Sep 19, 2014

Eberron in D&D Fifth Edition

So, my favorite setting for D&D is Eberron, hands down. Eberron (the brainchild of creator Keith Baker) was the result of a contest during the 3.5 edition days, and initially I was skeptical. It's a very different setting from the generic-fantasy Forgotten Realms, and the avant-garde-fantasy Dark Sun.

Instead, Eberron as a setting tries to combine film noir plot elements with pulp-magazine-style action and D&D fantasy tropes.
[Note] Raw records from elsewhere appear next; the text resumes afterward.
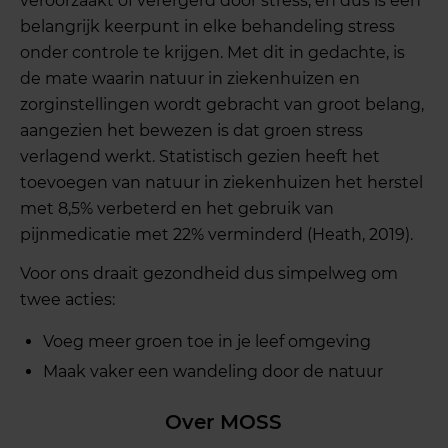
veroorzaakt of verergerd door stress, en dus is een
belangrijk keerpunt in elke behandeling stress
onder controle te krijgen. Met dit in gedachte, is
de mate waarin natuur in ziekenhuizen en
zorginstellingen wordt gebracht van groot belang,
aangezien het bewezen is dat groen stress
verlagend werkt. Statistisch gezien heeft het
toevoegen van natuur in ziekenhuizen het herstel
met 8,5% verbeterd en het gebruik van
pijnmedicatie met 22% verminderd (Heath, 2019).
Voor ons draait gezondheid dus simpelweg om
twee acties:
Voeg meer groen toe in je leef omgeving
Maak vaker een wandeling door de natuur
Over MOSS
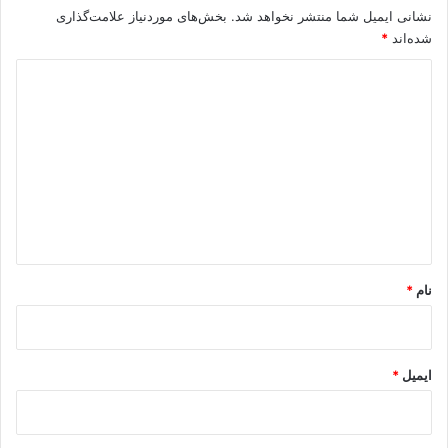
نشانی ایمیل شما منتشر نخواهد شد.
بخش‌های موردنیاز علامت‌گذاری
شده‌اند
*
د
ی
د
گ
ا
ه
*
نام
*
ایمیل
*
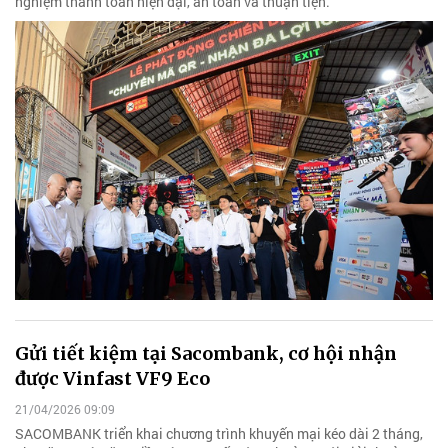
nghiệm thanh toán hiện đại, an toàn và thuận tiện.
Gửi tiết kiệm tại Sacombank, cơ hội nhận
được Vinfast VF9 Eco
21/04/2026 09:09
SACOMBANK triển khai chương trình khuyến mại kéo dài 2 tháng,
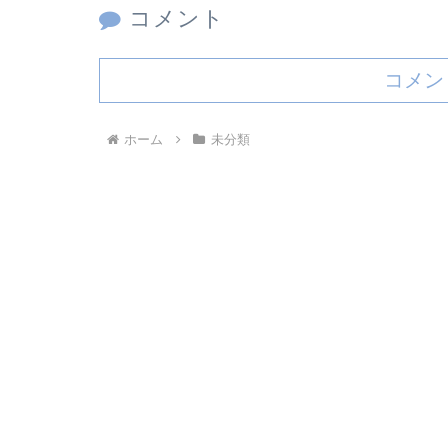
コメント
コメン
ホーム
未分類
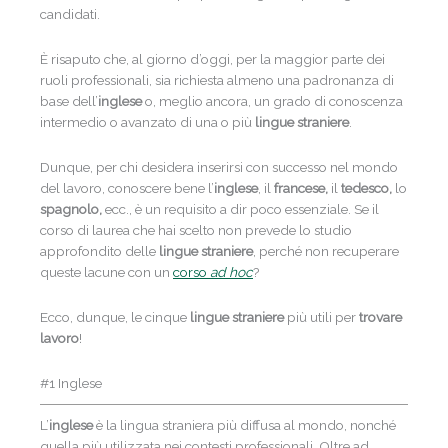
candidati.
È risaputo che, al giorno d’oggi, per la maggior parte dei
ruoli professionali, sia richiesta almeno una padronanza di
base dell’
inglese
o, meglio ancora, un grado di conoscenza
intermedio o avanzato di una o più
lingue straniere
.
Dunque, per chi desidera inserirsi con successo nel mondo
del lavoro, conoscere bene l’
inglese
, il
francese,
il
tedesco,
lo
spagnolo,
ecc., è un requisito a dir poco essenziale. Se il
corso di laurea che hai scelto non prevede lo studio
approfondito delle
lingue straniere
, perché non recuperare
queste lacune con un
corso
ad hoc
?
Ecco, dunque, le cinque
lingue straniere
più utili per
trovare
lavoro
!
#1 Inglese
L’
inglese
è la lingua straniera più diffusa al mondo, nonché
quella più utilizzata nei contesti professionali. Oltre ad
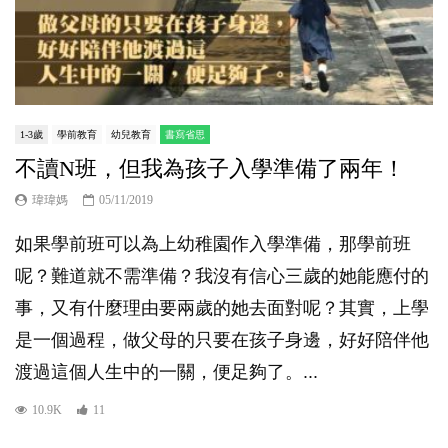
1-3歲
學前教育
幼兒教育
書寫省思
不讀N班，但我為孩子入學準備了兩年！
瑋瑋媽
05/11/2019
如果學前班可以為上幼稚園作入學準備，那學前班
呢？難道就不需準備？我沒有信心三歲的她能應付的
事，又有什麼理由要兩歲的她去面對呢？其實，上學
是一個過程，做父母的只要在孩子身邊，好好陪伴他
渡過這個人生中的一關，便足夠了。...
10.9K
11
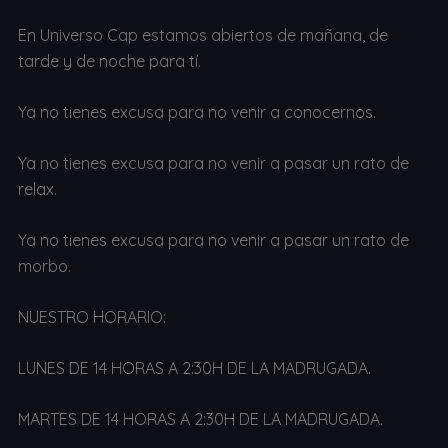
En Universo Cap estamos abiertos de mañana, de
tarde y de noche para tí.
Ya no tienes excusa para no venir a conocernos.
Ya no tienes excusa para no venir a pasar un rato de
relax.
Ya no tienes excusa para no venir a pasar un rato de
morbo.
NUESTRO HORARIO:
LUNES DE 14 HORAS A 2:30H DE LA MADRUGADA.
MARTES DE 14 HORAS A 2:30H DE LA MADRUGADA.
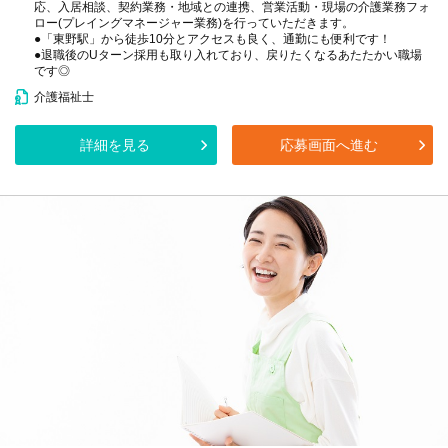
応、入居相談、契約業務・地域との連携、営業活動・現場の介護業務フォ
ロー(プレイングマネージャー業務)を行っていただきます。
●「東野駅」から徒歩10分とアクセスも良く、通勤にも便利です！
●退職後のUターン採用も取り入れており、戻りたくなるあたたかい職場
です◎
介護福祉士
詳細を見る
応募画面へ進む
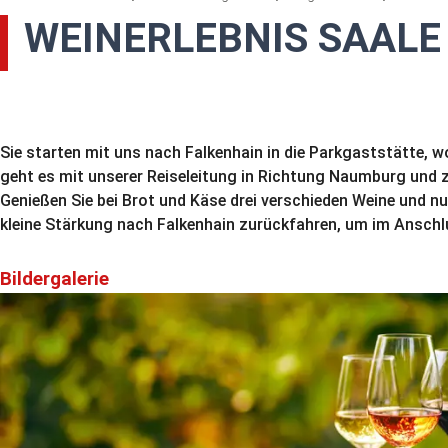
WEINERLEBNIS SAALE
Sie starten mit uns nach Falkenhain in die Parkgaststätte,
geht es mit unserer Reiseleitung in Richtung Naumburg und z
Genießen Sie bei Brot und Käse drei verschieden Weine und nu
kleine Stärkung nach Falkenhain zurückfahren, um im Anschl
Bildergalerie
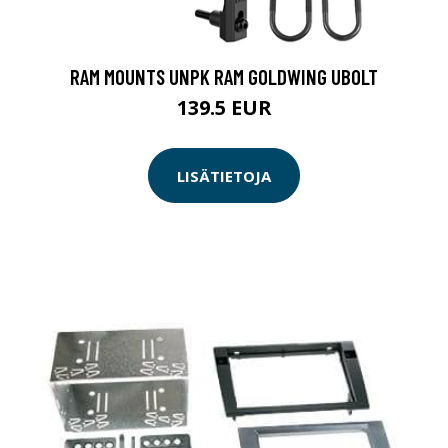
RAM MOUNTS UNPK RAM GOLDWING UBOLT
139.5 EUR
LISÄTIETOJA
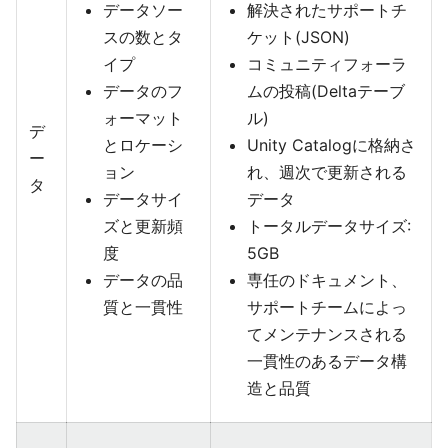
データソー
解決されたサポートチ
スの数とタ
ケット(JSON)
イプ
コミュニティフォーラ
データのフ
ムの投稿(Deltaテーブ
ォーマット
ル)
デ
とロケーシ
Unity Catalogに格納さ
ー
ョン
れ、週次で更新される
タ
データサイ
データ
ズと更新頻
トータルデータサイズ:
度
5GB
データの品
専任のドキュメント、
質と一貫性
サポートチームによっ
てメンテナンスされる
一貫性のあるデータ構
造と品質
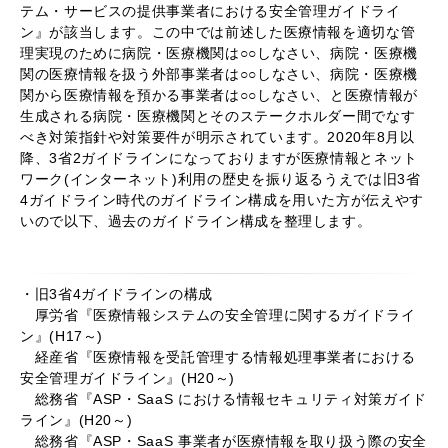
テム・サービスの提供事業者における安全管理ガイドライ
ン』が該当します。この中では前述した医療情報を適切な管
理実現のために病院・医療機関は○○しなさい、病院・医療機
関の医療情報を扱う外部事業者は○○しなさい、病院・医療機
関から医療情報を預かる事業者は○○しなさい、と医療情報が
生成される病院・医療機関とそのステークホルダー間でなす
べき対策指針や対策要件が明示されています。2020年8月以
降、3省2ガイドラインになっておりますが医療情報とネット
ワーク(インターネット)利用の歴史を振り返るうえでは旧3省
4ガイドライン時代のガイドライン構成を用いた方が伝えやす
いので以下、過去のガイドライン構成を整理します。
・旧3省4ガイドラインの構成
厚労省『医療情報システムの安全管理に関するガイドライ
ン』(H17～)
経産省『医療情報を受託管理する情報処理事業者における
安全管理ガイドライン』(H20～)
総務省『ASP・SaaS における情報セキュリティ対策ガイド
ライン』(H20～)
総務省『ASP・SaaS 事業者が医療情報を取り扱う際の安全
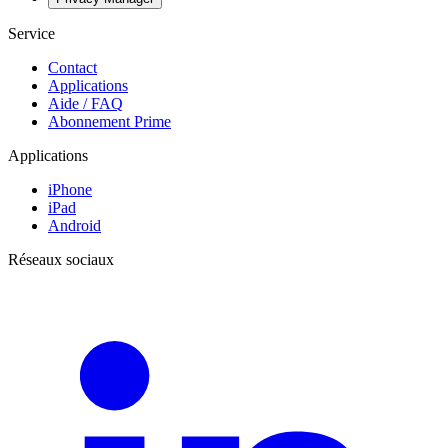
Service
Contact
Applications
Aide / FAQ
Abonnement Prime
Applications
iPhone
iPad
Android
Réseaux sociaux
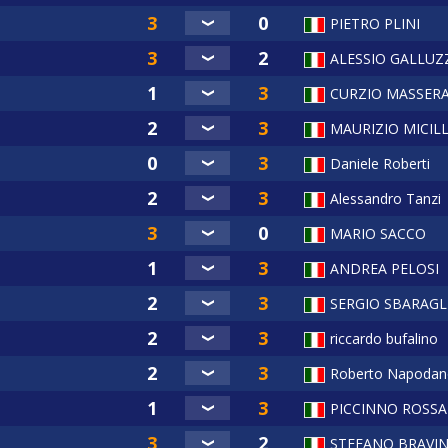
PIETRO PLINI
ALESSIO GALLUZ
CURZIO MASSER
MAURIZIO MICIL
Daniele Roberti
Alessandro Tanzi
MARIO SACCO
ANDREA PELOSI
SERGIO SBARAGL
riccardo bufalino
Roberto Napoda
PICCINNO ROSS
STEFANO BRAVIN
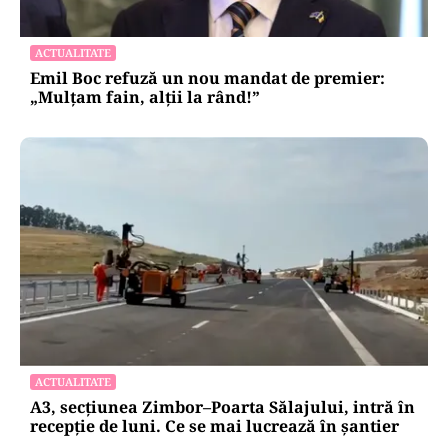
POLITICĂ
Eugen Tomac cere comasarea a peste 1.500 de
primării și reorganizarea județelor: „Nu mai
putem funcționa”
ACTUALITATE
Emil Boc refuză un nou mandat de premier:
„Mulțam fain, alții la rând!”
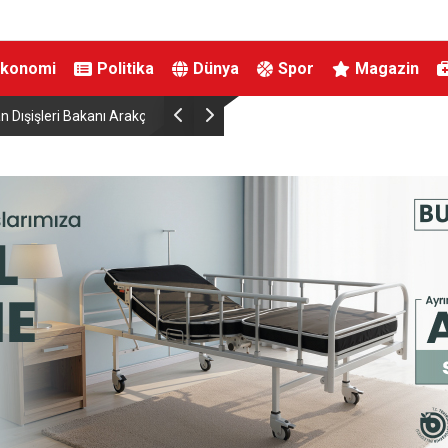
Ekonomi
Politika
Dünya
Spor
Magazin
nda Umman’la anlaşmaya
Bursa’da samanlık alevlere teslim oldu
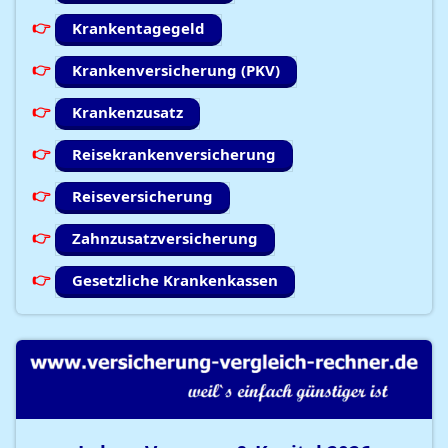
Krankentagegeld
Krankenversicherung (PKV)
Krankenzusatz
Reisekrankenversicherung
Reiseversicherung
Zahnzusatzversicherung
Gesetzliche Krankenkassen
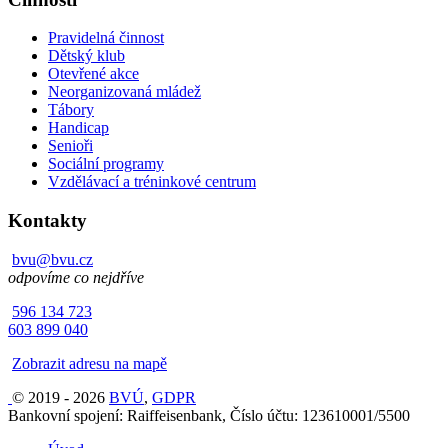
Pravidelná činnost
Dětský klub
Otevřené akce
Neorganizovaná mládež
Tábory
Handicap
Senioři
Sociální programy
Vzdělávací a tréninkové centrum
Kontakty
bvu@bvu.cz
odpovíme co nejdříve
596 134 723
603 899 040
Zobrazit adresu na mapě
© 2019 - 2026
BVÚ
,
GDPR
Bankovní spojení: Raiffeisenbank, Číslo účtu: 123610001/5500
What does this mean?
  • Film noir is a term that describes Hollywood crime drama films from the 1940s and 50s; Wikipedia says the films are "stylish... [and] emphasize cynical attitudes and sexual motivations." These are more "realistic" motivations that many characters have had in D&D. The movies had duplicitous patrons using the protagonists as expendable pawns, and shades-of-gray characters; even the most evil villain might have redeeming qualities, and the most saintly character might end up the real villain of the piece.
  • Pulp magazines were glossy, sensationalistic magazines that became popular in the 1920s and 30s. Slick and cheap, with lurid covers promising exciting stories, they were a mainstay of popular culture at the time. Many memorable characters were introduced in the heyday of the pulps, like the Shadow and the Spider. While the pulps covered every conceivable genre, from early science fiction to romance, the most popular pulps featured violence and death-defying action, ornamented by some of the great illustrators of the time. A pulp hero could be jumping from one plane to another one week, then dodging death traps in a Mayan temple the next, trying to solve the mystery or foil the plot of the villain.
  • D&D fantasy has become a specific genre of fantasy literature. It involves "typical D&D" character archetypes (fighter, thief, paladin, etc.); "typical D&D" races (elves, dwarves, orcs, etc.); finger-waggling, dress-wearing wizards; polytheistic faiths that grant magical powers to followers; and so on. Some elements, such as the presence of murderhobos, are optional but also sadly iconic.
Eberron tries (effectively, IMO) to combine these. The setting has several elements that appeal to me:
  • A de-emphasis on alignments and a removal of definite gods from mundane affairs. Clerics of a particular god can be any alignment and still draw upon magical power, because that power comes from faith, not necessarily from some otherworldly source. This allows the DM all sorts of fun plot elements to explore that are otherwise absent in D&D. For example, a weird cult isolated to one small town in the Forgotten Realms will require a mage-charlatan or some other huckster to explain its apparent miracles. In Eberron, the cult leader who honestly believes the dogma of his religion gets to perform "magic" based on his (and his followers') beliefs. The players would have to work much harder to convince people the cult is a sham.
  • A good in-game rationale for psionics. Psionics are the weird power of the Realm of Dreams where they intrude into the mundane plane.
  • A planar cosmology with a lot of breathing room. The planes of Eberron aren't solidly-placed in some Great Wheel; instead, they ebb and flow, drawing closer or retreating according to poorly-understood planar mechanics. This gives a whole specialty of scholars room to argue and develop. Not to mention a field day for astrologer characters.
  • A history full of fallen empires and destroyed civilizations and cultures. Humans are not the first culture of Eberron, nor were the elves. The kobolds and lizardmen have an older civilization, based on that of the dragons which is even older. Even the hobgoblins/goblins/bugbears have an older claim than humans.
  • Practical extrapolation of magical technology. Eberron has elemental airships and lightning-charged railroads powered by bound elementals, a telegraph system based on magical communication stones, and so on. Most D&D settings are "medieval Europe, but with magic," or "medieval Japan, but with magic;" few people actually ask what effect actual magic would have had on the cultures and technologies of those settings. Eberron effectively tries to reproduce a culture and society different from anything in history based at least partly on the presence of magic.
I could go on. I'm a huge fan, although admittedly not all of the Eberron supplements were good. My general rule of thumb is, the closer Keith Baker's name is to the top of the authors list, the better the book. Dragonmarked has his name at the top? It turns out it's chock full of good ideas that really fit Eberron's flavor. Magic of Eberron doesn't list his name at all? It turned out to be terrible at Eberron flavor -- full of overpowered prestige classes and items that were a poor fit for the setting; my least-favorite book of the lot.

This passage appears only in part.